23. The learned Counsel for the appellant in CMA No. 1014 of 1995 represented that the insurance company cannot be made liable for 'no fault liability' when it was held that the insurance company is not liable to indemnify the loss of the owner in an application under Section 166 of the Act.
24. In New India Assurance Co., Ltd., Cuddapah v. P. Kishore Kumar, 1994(4) ALT 107, a Division Bench of this Court, relying on a judgment of the Supreme Court in National Insurance Co. Ltd. v, Jethu Ram, 1998 (2) ACJ 921, held that if the insurer is not made liable for compensation in the main case, the insurance company cannot be made liable to pay any amount under 'no fault liability'. The Supreme Court in Jethu Ram (supra) held that the liability under Section 92-A of the Act cannot be fixed on the insurance company, if the Tribunal holds that there is no policy of insurance, and the insurance company is not liable to pay the compensation.
25. In New India Assurance Co., Vijayawada v. N. Venkata Subbamma, (DB), another Division Bench of this Court held that the insurance company is not liable for payment of compensation under Section 92-A of the Motor Vehicles Act when there was no insurance coverage, as per the terms and conditions of the policy.

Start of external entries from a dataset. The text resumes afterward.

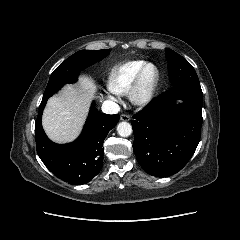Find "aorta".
Wrapping results in <instances>:
<instances>
[{"label":"aorta","instance_id":"1","mask_svg":"<svg viewBox=\"0 0 240 240\" xmlns=\"http://www.w3.org/2000/svg\"><path fill=\"white\" fill-rule=\"evenodd\" d=\"M117 132L121 137H128L132 134V126L128 122H120L117 125Z\"/></svg>","mask_w":240,"mask_h":240}]
</instances>
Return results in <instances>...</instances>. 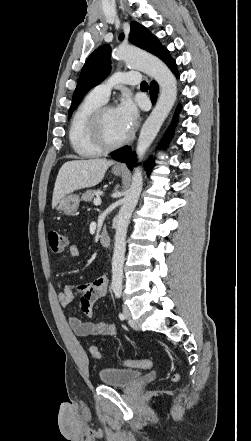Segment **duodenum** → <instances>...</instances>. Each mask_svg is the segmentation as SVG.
Segmentation results:
<instances>
[{
    "label": "duodenum",
    "mask_w": 251,
    "mask_h": 441,
    "mask_svg": "<svg viewBox=\"0 0 251 441\" xmlns=\"http://www.w3.org/2000/svg\"><path fill=\"white\" fill-rule=\"evenodd\" d=\"M99 242L103 247H109L111 239L108 234H101L99 237Z\"/></svg>",
    "instance_id": "obj_1"
}]
</instances>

26. Therefore, in view of the settled legal position, the order of the Tribunal fixing the liability on the insurance company for 'no fault liability' is liable to be set aside. Point No. 1 is accordingly answered.
Point Nos. 2 and 3:
27. In CMA.No.500 of 1996 the claim petitioner questioned the quantum of compensation on the ground that it is low and prayed for an order to fix the liability of the insurance company for the entire compensation amount.

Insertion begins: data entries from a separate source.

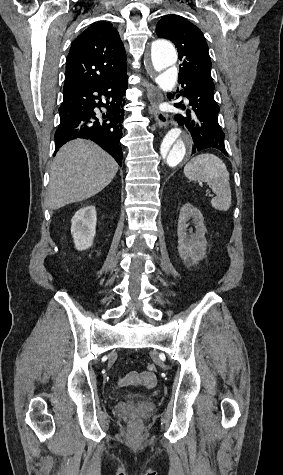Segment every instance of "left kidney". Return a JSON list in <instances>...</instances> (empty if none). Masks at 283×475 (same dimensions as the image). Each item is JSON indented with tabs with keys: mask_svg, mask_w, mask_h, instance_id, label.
<instances>
[{
	"mask_svg": "<svg viewBox=\"0 0 283 475\" xmlns=\"http://www.w3.org/2000/svg\"><path fill=\"white\" fill-rule=\"evenodd\" d=\"M188 220H192L195 224V234H192V230L188 232V224H186ZM206 232L204 218L200 210L193 208L192 204H184L179 214L177 236L179 255L186 263L193 265V263H199V259L205 257L207 249Z\"/></svg>",
	"mask_w": 283,
	"mask_h": 475,
	"instance_id": "obj_1",
	"label": "left kidney"
}]
</instances>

28. The Tribunal awarded a sum of Rs. 92,000/- towards compensation to the petitioner on account of the death of her son with interest and costs. The Tribunal considered all the aspects while fixing the quantum of compensation. There is no additional material placed by the petitioner to indicate the compelling circumstances under which the compensation is liable to be enhanced. I am therefore not inclined to interfere with the order of the Tribunal regarding the quantum of compensation.
29. The learned Counsel for the appellant in CMA No. 500 of 1996 represented that since the Tribunal held that the insurance company is liable to pay 'no fault liability' compensation, it shall be made liable to pay the entire compensation amount.
30. In view of the foregoing discussion and findings under point No. 1, I do not find any substance in the plea of the appellant-petitioner. Therefore, the request of the claim petitioner to fix the liability on the insurance company for the entire compensation cannot be acceded to.
31. Point Nos.2 and 3 are accordingly answered.
32. In the result, CMA No. 500 of 1996 is dismissed without costs by confirming the order of the Tribunal dated 23-3-1995 in OP No. 187of 1993.
33. CMA No. 1014 of 1995 is allowed by setting aside the order of the Tribunal fixing 'no fault liability' on the appellant-insurance company, but under the circumstances, without costs.